Работа с музейными комплексами научных институтов ННЦ СО РАН начиналась со встречи с хранителем музея или сотрудником НИИ, который поддерживает мемориальную комнату. Далее следовали посещение музея / мемориального кабинета, знакомство с официальной частью экскурсии, а после беседа с нашим гидом в более неформальной обстановке. Разумеется, такое наблюдение подвержено двойной субъективации передаваемой информации — музейного хранителя как транслятора исторического нарратива и нас как слушателей. Поэтому нужно учитывать, что последующее изложение - это, скорее, наша интерпретация текущего процесса в попытке ухватить тренды. Соответственно, все исторические ошибки и искажения остаются на нашей совести.

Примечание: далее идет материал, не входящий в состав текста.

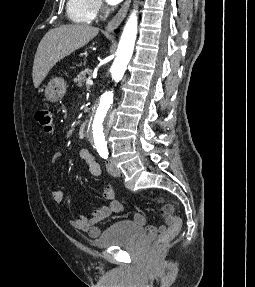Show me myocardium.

При работе с собранными нарративами мы исходили из того, что в Академгородке существует исторический «генеральный нарратив», который связан с локальным культом академика М.А. Лаврентьева, чьим именем в Академгородке названы улица, школа, НИИ и прочие топографические объекты. Более того, некоторые старожилы метафорически называют Академгородок первых лет его существования «академической деревней Лаврентьевкой» [15].
В общих чертах «генеральный нарратив» выступает как рассказ о создании в глухой тайге научного центра мировом уровня, а темпорально речь идет о золотом веке 60-х гг. XX в. В этом обобщающем нарративе фигура Михаила Алексеевича Лаврентьева является центральной. Как академик-основатель Лаврентьев символизирует лучшие времена истории Академгородка, а масштаб его личности зачастую по законам мифологического жанра гиперболизируется. Мы избегаем говорить о «генеральном нарративе» как об официальной памяти, так как его источником не является государство, а его воспроизводство не связано напрямую с государственными каналами исторической политики.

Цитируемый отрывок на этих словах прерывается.